Harry J. Cohen (1914) 🇺🇸
Under the corporate name of The Popular Plays and Players Company, Harry J. Cohen, best known from his popular connections with the General Film Company and general manager of the feature department, and associates have launched what purports to be an important addition to the recent group of high class producers of famous plays in screen form. The new organization is housed in the Mecca Building, and from the busy appearance of the offices the first announcement of the concern is meeting with a responsive chord.
Harry Cohen, general executive of the company and a part owner, began his theatrical career as advertising manager for Hooley’s Theater (now Powers’), Chicago. Graduating from this, he launched into the theatrical end and for seventeen seasons handled the various heavy productions throughout the West, his last being that of The Burgomaster. For seven years with Harry Davis of Pittsburgh, he entered the film field, and while associated with Klimt & Gazzola he opened the first film show in Chicago. Mr. Cohen was among the first to realize the importance of exploiting films by means of lithographic paper. He opened the first exchange at Toronto for George Kleine and then became manager of various branches for the General Film Company, with which concern he remained until March 17 of this year, when he decided to strike out for himself.

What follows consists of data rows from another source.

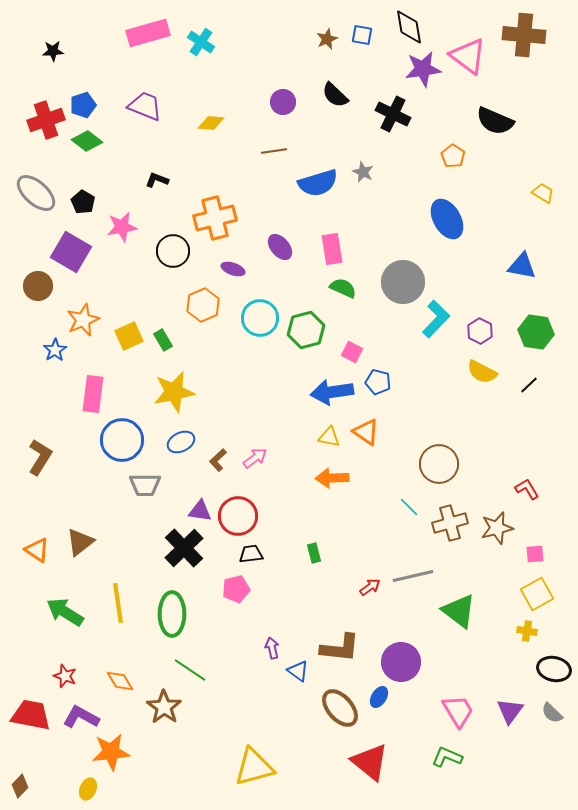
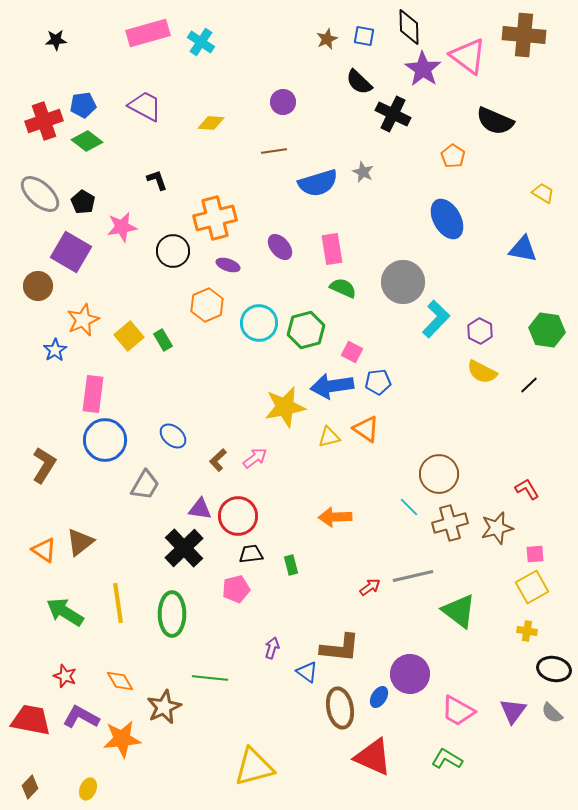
black diamond at (409, 27): rotated 9 degrees clockwise
blue square at (362, 35): moved 2 px right, 1 px down
black star at (53, 51): moved 3 px right, 11 px up
purple star at (423, 69): rotated 30 degrees counterclockwise
black semicircle at (335, 95): moved 24 px right, 13 px up
blue pentagon at (83, 105): rotated 10 degrees clockwise
purple trapezoid at (145, 106): rotated 6 degrees clockwise
red cross at (46, 120): moved 2 px left, 1 px down
black L-shape at (157, 180): rotated 50 degrees clockwise
gray ellipse at (36, 193): moved 4 px right, 1 px down
blue triangle at (522, 266): moved 1 px right, 17 px up
purple ellipse at (233, 269): moved 5 px left, 4 px up
orange hexagon at (203, 305): moved 4 px right
cyan circle at (260, 318): moved 1 px left, 5 px down
green hexagon at (536, 332): moved 11 px right, 2 px up
yellow square at (129, 336): rotated 16 degrees counterclockwise
blue pentagon at (378, 382): rotated 20 degrees counterclockwise
yellow star at (174, 392): moved 111 px right, 15 px down
blue arrow at (332, 392): moved 6 px up
orange triangle at (366, 432): moved 3 px up
yellow triangle at (329, 437): rotated 25 degrees counterclockwise
blue circle at (122, 440): moved 17 px left
blue ellipse at (181, 442): moved 8 px left, 6 px up; rotated 68 degrees clockwise
brown L-shape at (40, 457): moved 4 px right, 8 px down
brown circle at (439, 464): moved 10 px down
orange arrow at (332, 478): moved 3 px right, 39 px down
gray trapezoid at (145, 485): rotated 60 degrees counterclockwise
purple triangle at (200, 511): moved 2 px up
orange triangle at (37, 550): moved 7 px right
green rectangle at (314, 553): moved 23 px left, 12 px down
yellow square at (537, 594): moved 5 px left, 7 px up
purple arrow at (272, 648): rotated 30 degrees clockwise
purple circle at (401, 662): moved 9 px right, 12 px down
green line at (190, 670): moved 20 px right, 8 px down; rotated 28 degrees counterclockwise
blue triangle at (298, 671): moved 9 px right, 1 px down
brown star at (164, 707): rotated 12 degrees clockwise
brown ellipse at (340, 708): rotated 30 degrees clockwise
pink trapezoid at (458, 711): rotated 150 degrees clockwise
purple triangle at (510, 711): moved 3 px right
red trapezoid at (31, 715): moved 5 px down
orange star at (111, 752): moved 11 px right, 13 px up
green L-shape at (447, 757): moved 2 px down; rotated 8 degrees clockwise
red triangle at (370, 762): moved 3 px right, 5 px up; rotated 15 degrees counterclockwise
brown diamond at (20, 786): moved 10 px right, 1 px down
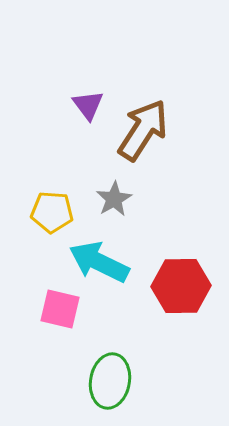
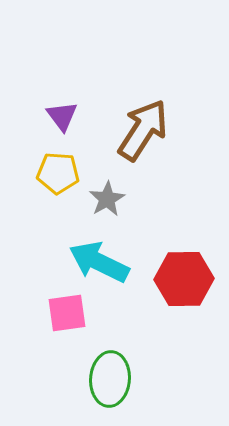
purple triangle: moved 26 px left, 11 px down
gray star: moved 7 px left
yellow pentagon: moved 6 px right, 39 px up
red hexagon: moved 3 px right, 7 px up
pink square: moved 7 px right, 4 px down; rotated 21 degrees counterclockwise
green ellipse: moved 2 px up; rotated 6 degrees counterclockwise
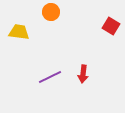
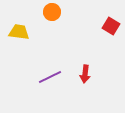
orange circle: moved 1 px right
red arrow: moved 2 px right
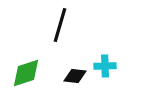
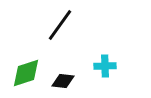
black line: rotated 20 degrees clockwise
black diamond: moved 12 px left, 5 px down
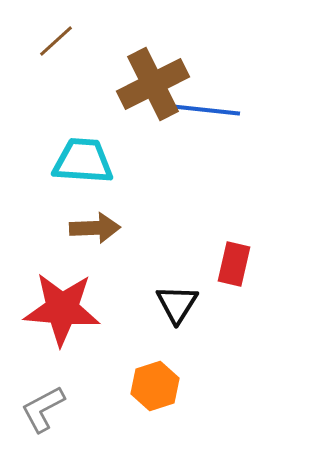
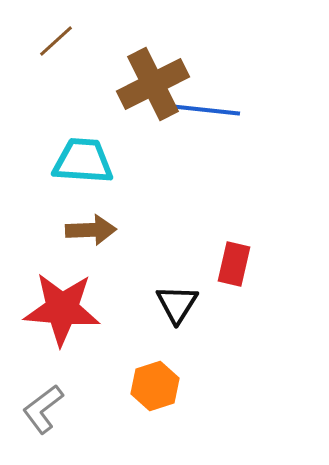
brown arrow: moved 4 px left, 2 px down
gray L-shape: rotated 9 degrees counterclockwise
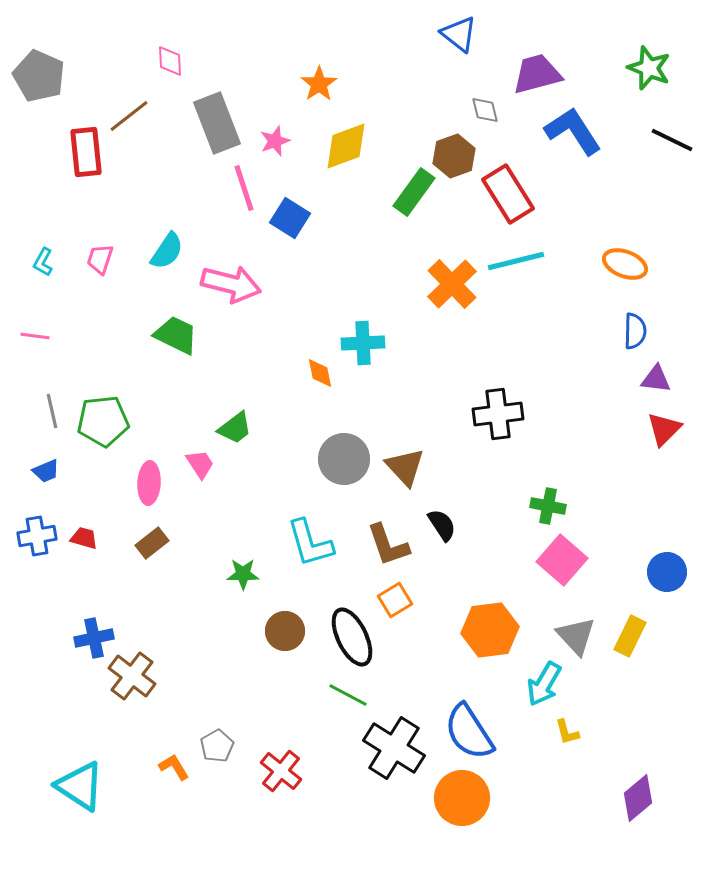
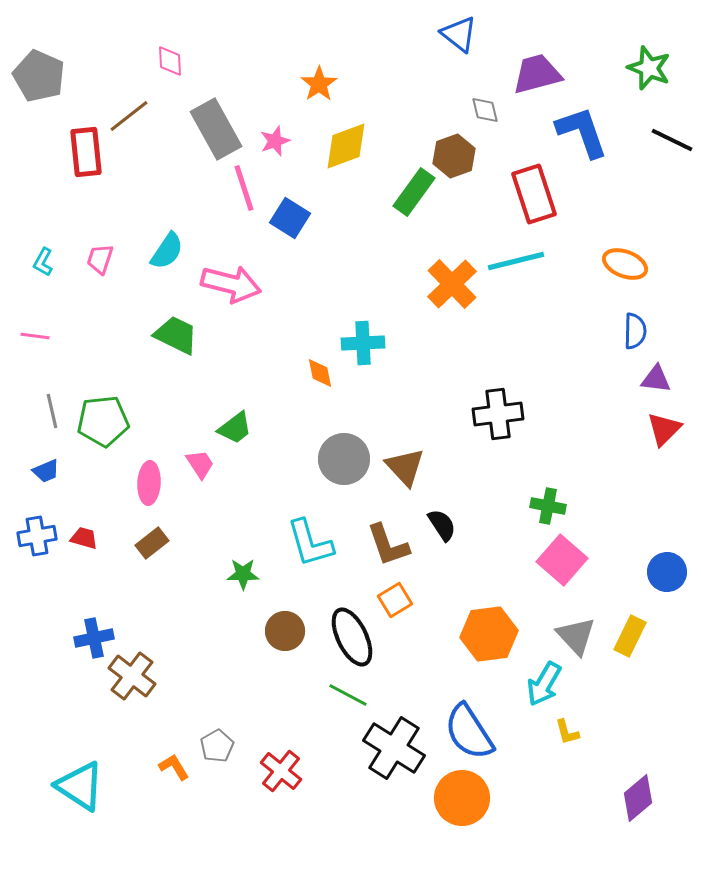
gray rectangle at (217, 123): moved 1 px left, 6 px down; rotated 8 degrees counterclockwise
blue L-shape at (573, 131): moved 9 px right, 1 px down; rotated 14 degrees clockwise
red rectangle at (508, 194): moved 26 px right; rotated 14 degrees clockwise
orange hexagon at (490, 630): moved 1 px left, 4 px down
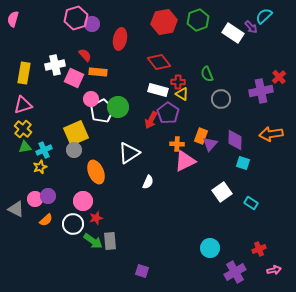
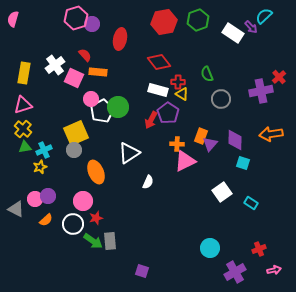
white cross at (55, 65): rotated 24 degrees counterclockwise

The first production of the Popular Plays and Players Company will be Michael Strogoff, now being produced by Lubin with a star cast of Lubin players headed by the eminent character romancer, Jacob P. Adler. This initial production should be a classic in that Mr. Lubin is devoting his best players and directors to the making of it and the company is making every effort to turn out a gigantic production.
Following Michael Strogoff Andrew Mack will be presented in The Ragged Earl, and then Margaret Anglin in one of the most popular successes. For Michael Strogoff the Popular Plays and Players Company is using fifteen Tartar soldiers loaned them for intermittent periods by the Russian Ambassador at Washington. Quite a little territory has already been disposed of.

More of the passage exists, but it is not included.